Steve Barclay, the environment secretary, said the home secretary, James Cleverly, was considering restrictions on dependant numbers as an option to reduce figures.
Under proposals from the immigration minister, Robert Jenrick, workers could be banned from bringing dependants or restricted to bringing one relative with them.
Asked how far he supported a cap on migration, Barclay told Times Radio: “I absolutely support bringing the numbers down. We clearly need to go further, faster.
“We’re taking action, for example, on dependants, so around 150,000 student dependants where that route has been closed. That announcement has been made.”
He added: “One of the areas where I know the home secretary will want to look is dependants of those coming into the care sector.
“So, there are a range of options. The home secretary … it’s quite right to say we need to bring those numbers down.
“There’s action that we have already taken such as on student dependants, where a tighter approach is being applied, but clearly we need to go further and I absolutely support the home secretary in doing so.”

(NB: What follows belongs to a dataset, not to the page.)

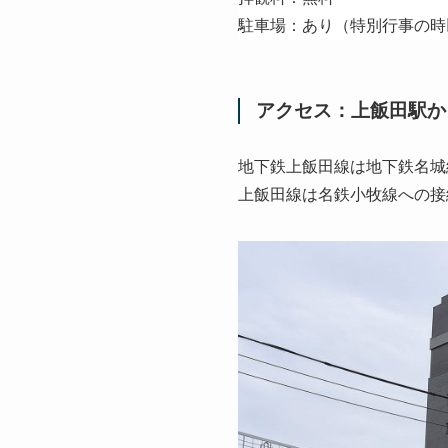
駐車場：あり（特別行事の時
アクセス：上飯田駅か
地下鉄上飯田線は地下鉄名城
上飯田線は名鉄小牧線への接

Most foreign care workers have come from Nigeria, India and Zimbabwe, according to Skills for Care, a government-funded agency. Since the Home Office added care workers to the shortage occupation list, 14% of care workers in England are now from non-EU countries (excluding the UK), while 7% are from the EU.
Official figures published last week showed net migration reached a record 745,000 in 2022, prompting Tory calls for curbs.
The figures exposed tensions within the cabinet, with ministers clashing over options to reduce migration. Jenrick, once seen as close to the prime minister, Rishi Sunak, said on Tuesday he would have cut the number of people coming into the UK “before last Christmas” if it could have been done.
Jenrick appeared to express frustration with the government’s failure to adopt his suggestions to reduce overall migration in line with a 2019 manifesto pledge. It has been reported that he has his own five-point plan that he has presented to No 10.
Suella Braverman, who was sacked as home secretary, has since claimed that the prime minister reneged on a deal to implement policies such as caps on the number of work visas or increasing minimum salary levels while she was in office.
Sunak, backed by the foreign secretary, David Cameron, and Cleverly, is believed to be reluctant to give in to demands to block human rights laws so asylum seekers can be sent to Rwanda.